Task to complete: Copy the listing exactly; drop the pictures.

Supplied information:

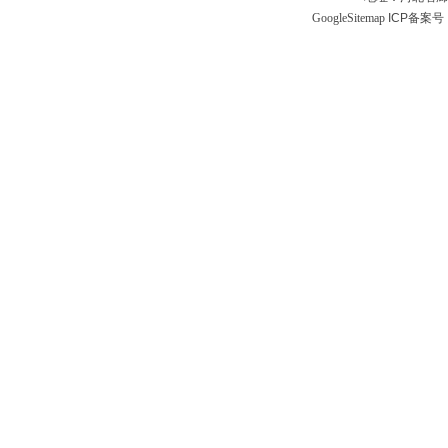
GoogleSitemap
ICP备案号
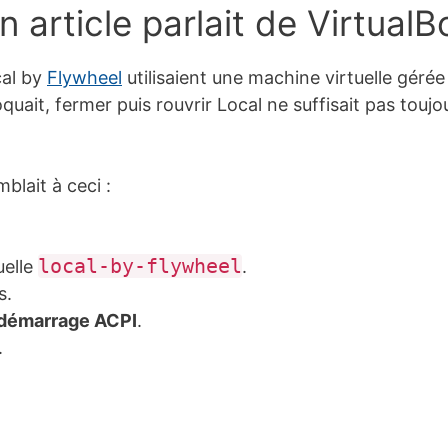
n article parlait de VirtualB
cal by
Flywheel
utilisaient une machine virtuelle géré
quait, fermer puis rouvrir Local ne suffisait pas toujour
blait à ceci :
local-by-flywheel
uelle
.
s.
démarrage ACPI
.
.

Task output:
GoogleSitemap
ICP备案号
n article parlait de VirtualB
cal by
Flywheel
utilisaient une machine virtuelle géré
quait, fermer puis rouvrir Local ne suffisait pas toujour
blait à ceci :
local-by-flywheel
uelle
.
s.
démarrage ACPI
.
.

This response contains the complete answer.